OpenCV is a cross-platform computer vision library released under the BSD license (open source) and can run on Linux, Windows, Android and Mac OS operating systems. It is lightweight and efficient-it consists of a series of C functions and a small number of C ++ classes, and provides interfaces to languages such as Python, Ruby, MATLAB, etc., and implements many general algorithms in image processing and computer vision.
opencv
- OpenCV is a cross-platform computer vision library released under the BSD license (open source) and can run on Linux, Windows, Android and Mac OS operating systems. It's lightweight and efficient-consists of a series of C functions and a small number of C ++ classes
- OpenCV was founded in 1999 by
- In January 1999, the CVL project was launched. The main goal is a human-machine interface, a real-time computer vision library that can be called by the UI.
- 1.Human-computer interaction
- Object recognition
- 3.
- The list of authors can be found in the AUTOTHORS file.
- In addition, many people have given suggestions, patches, bug reports, etc. There is an incomplete list of this in the file THANKS.
- To learn about the new features of OpenCV, please refer to the OpenCV Change Log.
- If there is a problem, enter "OpenCV" search in Google.
- If you have problems installing / running / using OpenCV
- 1. Read the FAQ Chinese.
- 2. Search in the OpenCV mailing list.
- 3. Join the OpenCV mailing list on the yahoo group (refer to FAQs for how to join), and send your questions to the mailing list. (This mailing list may be migrated to OpenCV's SourceForge site)
- 4. Refer to the OpenCV sample code and read the reference manual.
- OpenCV is written in C ++. Its main interface is also C ++, but it still retains a large number of C language interfaces. The library also has a large number of interfaces for Python, Java and MATLAB / OCTAVE (version 2.5). The API interface functions for these languages are available through the online documentation. Support for C #, Ch, Ruby is also available today.
- All new developments and algorithms use the C ++ interface. A GPU interface using CUDA was also implemented in September 2010.
- OpenCV can run on Windows, Android, Maemo, FreeBSD, OpenBSD, iOS, Linux and Mac OS. Users can get the official version at SourceForge or the development version from SVN. OpenCV also uses CMake.
- When compiling the part related to camera input in OpenCV on Windows, some base classes in DirectShow SDK are needed. The SDK can be obtained from the subdirectory Samples \ Multimedia \ DirectShow \ BaseClasses of the pre-compiled Microsoft Platform SDK (or DirectX SDK 8.0 to 9.0c / DirectX Media SDK prior to 6.0).
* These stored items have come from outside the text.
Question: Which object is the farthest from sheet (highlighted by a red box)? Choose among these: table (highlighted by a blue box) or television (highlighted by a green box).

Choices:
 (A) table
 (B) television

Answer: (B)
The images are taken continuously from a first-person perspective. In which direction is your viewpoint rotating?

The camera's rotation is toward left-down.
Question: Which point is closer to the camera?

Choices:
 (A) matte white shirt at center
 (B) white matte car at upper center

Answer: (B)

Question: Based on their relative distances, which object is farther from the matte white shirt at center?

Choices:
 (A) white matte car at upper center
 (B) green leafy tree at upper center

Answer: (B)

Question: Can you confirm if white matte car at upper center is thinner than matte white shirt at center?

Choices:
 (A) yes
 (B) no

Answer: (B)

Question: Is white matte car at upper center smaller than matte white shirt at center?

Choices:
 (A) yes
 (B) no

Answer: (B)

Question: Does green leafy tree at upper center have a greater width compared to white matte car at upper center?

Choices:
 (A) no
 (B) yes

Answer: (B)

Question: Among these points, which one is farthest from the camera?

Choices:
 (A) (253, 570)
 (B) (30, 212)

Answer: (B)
- On December 06, 2010, the official version of OpenCV 2.2.0 was released. [5]
- On June 25, 2011, OpenCV-2.3.0rc was released. A stitching module was added. Android support is more convenient. The Google test framework is used. Other changes are mainly internal performance improvements.
- On July 03, 2013, OpenCV 2.4.6 was released.
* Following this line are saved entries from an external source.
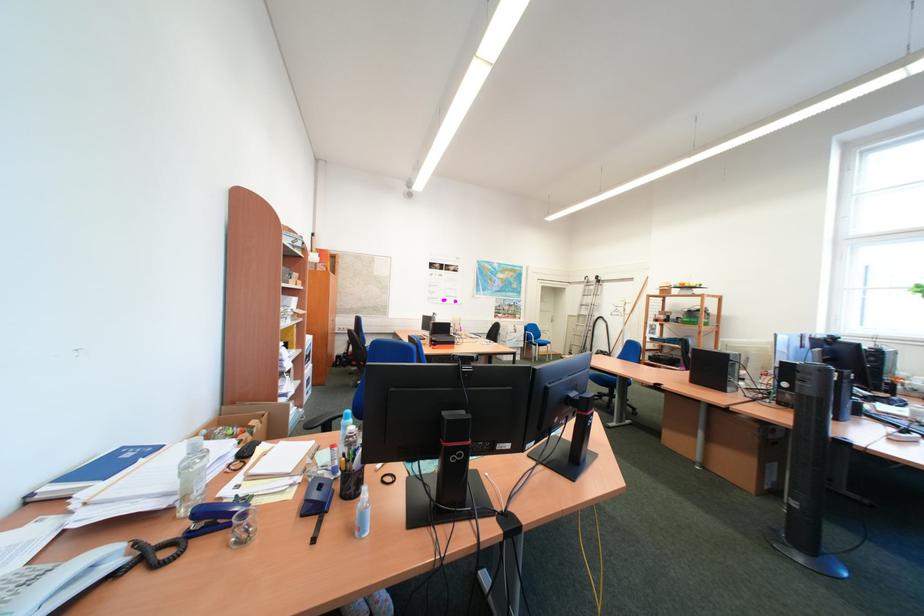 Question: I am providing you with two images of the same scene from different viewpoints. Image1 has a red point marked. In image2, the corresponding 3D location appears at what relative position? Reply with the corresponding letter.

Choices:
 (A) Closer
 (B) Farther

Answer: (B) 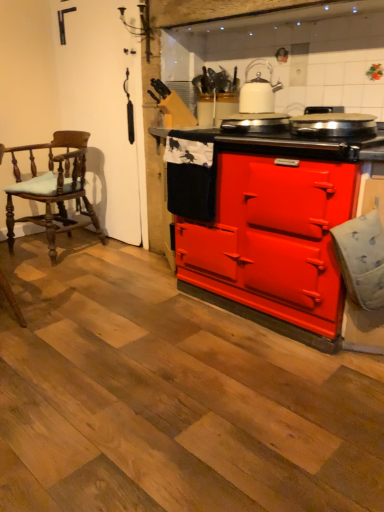 Question: Should I look upward or downward to see red matte stove at center, placed as the 1th appliance when sorted from left to right?

Choices:
 (A) down
 (B) up

Answer: (B)

Question: Does red matte stove at center, marked as the second appliance in a right-to-left arrangement, appear on the left side of matte red stove at center?

Choices:
 (A) yes
 (B) no

Answer: (A)

Question: Is red matte stove at center, placed as the 1th appliance when sorted from left to right, outside of matte red stove at center?

Choices:
 (A) yes
 (B) no

Answer: (B)

Question: Is red matte stove at center, marked as the second appliance in a right-to-left arrangement, taller than matte red stove at center?

Choices:
 (A) no
 (B) yes

Answer: (A)

Question: From a real-world perspective, does red matte stove at center, placed as the 1th appliance when sorted from left to right, sit lower than matte red stove at center?

Choices:
 (A) yes
 (B) no

Answer: (B)

Question: From the image's perspective, would you say red matte stove at center, placed as the 1th appliance when sorted from left to right, is shown under matte red stove at center?

Choices:
 (A) no
 (B) yes

Answer: (A)

Question: Is red matte stove at center, placed as the 1th appliance when sorted from left to right, closer to the viewer compared to matte red stove at center?

Choices:
 (A) yes
 (B) no

Answer: (B)

Question: Would you say white glossy kettle at upper center is part of red matte stove at center, marked as the second appliance in a right-to-left arrangement,'s contents?

Choices:
 (A) yes
 (B) no

Answer: (B)

Question: Is the depth of red matte stove at center, placed as the 1th appliance when sorted from left to right, greater than that of white glossy kettle at upper center?

Choices:
 (A) yes
 (B) no

Answer: (B)

Question: Considering the relative sizes of red matte stove at center, marked as the second appliance in a right-to-left arrangement, and white glossy kettle at upper center in the image provided, is red matte stove at center, marked as the second appliance in a right-to-left arrangement, shorter than white glossy kettle at upper center?

Choices:
 (A) yes
 (B) no

Answer: (A)

Question: From a real-world perspective, is red matte stove at center, placed as the 1th appliance when sorted from left to right, positioned under white glossy kettle at upper center based on gravity?

Choices:
 (A) yes
 (B) no

Answer: (A)

Question: Does red matte stove at center, placed as the 1th appliance when sorted from left to right, appear on the left side of white glossy kettle at upper center?

Choices:
 (A) yes
 (B) no

Answer: (A)

Question: Considering the relative sizes of red matte stove at center, placed as the 1th appliance when sorted from left to right, and white glossy kettle at upper center in the image provided, is red matte stove at center, placed as the 1th appliance when sorted from left to right, wider than white glossy kettle at upper center?

Choices:
 (A) yes
 (B) no

Answer: (A)

Question: Is white glossy kettle at upper center facing away from matte red stove at center?

Choices:
 (A) yes
 (B) no

Answer: (B) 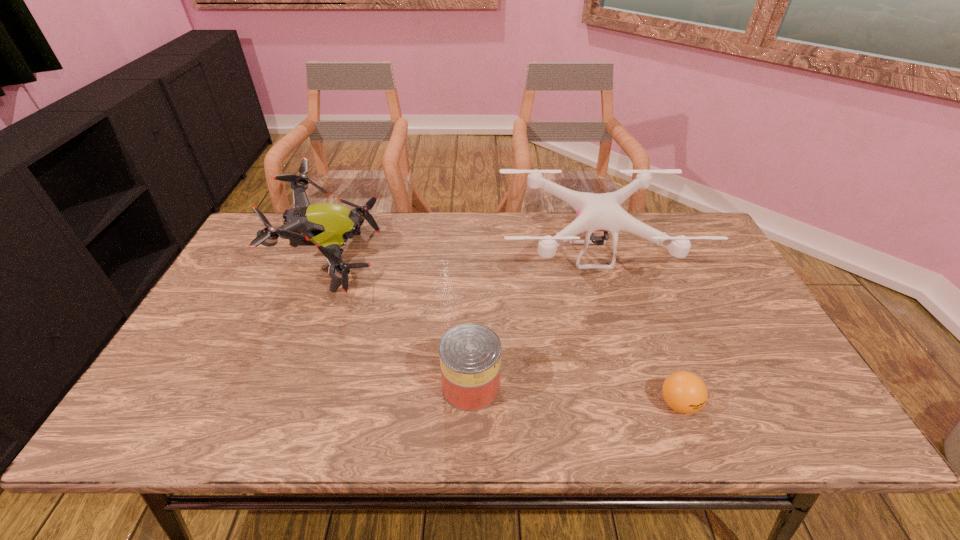 Identify the location of can located in the near edge section of the desktop. The image size is (960, 540). (470, 354).

Image resolution: width=960 pixels, height=540 pixels. Find the location of `ping-pong ball at the near edge`. ping-pong ball at the near edge is located at coordinates (684, 392).

Identify the location of object positioned at the left edge. The image size is (960, 540). (328, 226).

Find the location of a particular element. This screenshot has height=540, width=960. object that is at the right edge is located at coordinates (595, 212).

At what (x,y) coordinates should I click in order to perform the action: click on object situated at the far left corner. Please return your answer as a coordinate pair (x, y). Looking at the image, I should click on (328, 226).

At what (x,y) coordinates should I click in order to perform the action: click on object situated at the far right corner. Please return your answer as a coordinate pair (x, y). Looking at the image, I should click on (x=595, y=212).

In the image, there is a desktop. Identify the location of vacant space at the far edge. This screenshot has height=540, width=960. (633, 254).

This screenshot has width=960, height=540. I want to click on blank space at the near edge of the desktop, so click(x=228, y=430).

Find the location of a particular element. The width and height of the screenshot is (960, 540). vacant point at the left edge is located at coordinates (218, 297).

In order to click on vacant point at the right edge in this screenshot , I will do `click(739, 365)`. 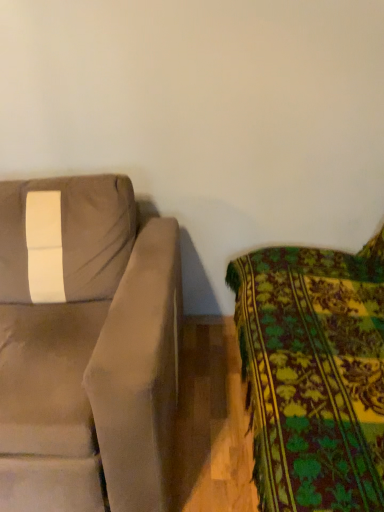 How much space does suede-like beige couch at left, which is counted as the 1th studio couch, starting from the left, occupy vertically?

35.16 inches.

You are a GUI agent. You are given a task and a screenshot of the screen. Output one action in this format:
    pyautogui.click(x=<x>, y=<y>)
    Task: Click on the suede-like beige couch at left, acting as the second studio couch starting from the right
    
    Given the screenshot: What is the action you would take?
    pyautogui.click(x=86, y=347)

The width and height of the screenshot is (384, 512). What do you see at coordinates (86, 347) in the screenshot?
I see `suede-like beige couch at left, acting as the second studio couch starting from the right` at bounding box center [86, 347].

At what (x,y) coordinates should I click in order to perform the action: click on floral fabric couch at right, which ranks as the 2th studio couch in left-to-right order. Please return your answer as a coordinate pair (x, y). Looking at the image, I should click on (314, 375).

What do you see at coordinates (314, 375) in the screenshot?
I see `floral fabric couch at right, which ranks as the 2th studio couch in left-to-right order` at bounding box center [314, 375].

Find the location of a particular element. Image resolution: width=384 pixels, height=512 pixels. suede-like beige couch at left, acting as the second studio couch starting from the right is located at coordinates (86, 347).

Would you say suede-like beige couch at left, acting as the second studio couch starting from the right, is to the left or to the right of floral fabric couch at right, the first studio couch when ordered from right to left, in the picture?

suede-like beige couch at left, acting as the second studio couch starting from the right, is positioned on floral fabric couch at right, the first studio couch when ordered from right to left,'s left side.

Which object is further away from the camera taking this photo, suede-like beige couch at left, which is counted as the 1th studio couch, starting from the left, or floral fabric couch at right, the first studio couch when ordered from right to left?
- The main updates are on handheld devices:
- First, OpenCV 2.3's Android build has finally become the officially supported NDK-Build method. The previous method is quite annoying. I used the non-Android official method to write the JNI interface. I did nt know why the tutorial followed.
- Secondly, What's new says that the new Android support is being developed by NVidia. OpenCV originally supports CUDA graphics acceleration. [6]
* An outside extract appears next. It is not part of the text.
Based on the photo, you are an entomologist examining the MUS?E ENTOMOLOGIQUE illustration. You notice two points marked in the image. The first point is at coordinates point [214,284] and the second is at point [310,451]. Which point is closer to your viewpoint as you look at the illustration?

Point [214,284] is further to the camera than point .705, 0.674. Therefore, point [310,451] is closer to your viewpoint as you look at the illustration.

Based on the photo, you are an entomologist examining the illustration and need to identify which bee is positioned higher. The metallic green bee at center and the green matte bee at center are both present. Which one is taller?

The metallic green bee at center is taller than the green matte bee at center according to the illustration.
- On December 31, 2013, OpenCV 2.4.8 was released.
- On April 25, 2014, OpenCV 2.4.9 was released.
- On August 21, 2014, OpenCv 3.0 alpha version was released.
- On November 11, 2014, the OpenCv 3.0 beta version was released.
- On June 4, 2015, OpenCV 3.0 was released. [2]
- On July 30, 2015, OpenCV 2.4.12 was released.
- On December 21, 2015, OpenCV3.1 version was released.
- On December 23, 2016, the OpenCV 3.2 version was released.
- On August 3, 2017, OpenCV 3.3 was released. [7]
- On July 4, 2018, OpenCV3.4.2 was released. [8]
- On November 18, 2018, Opencv4.0.0 was released.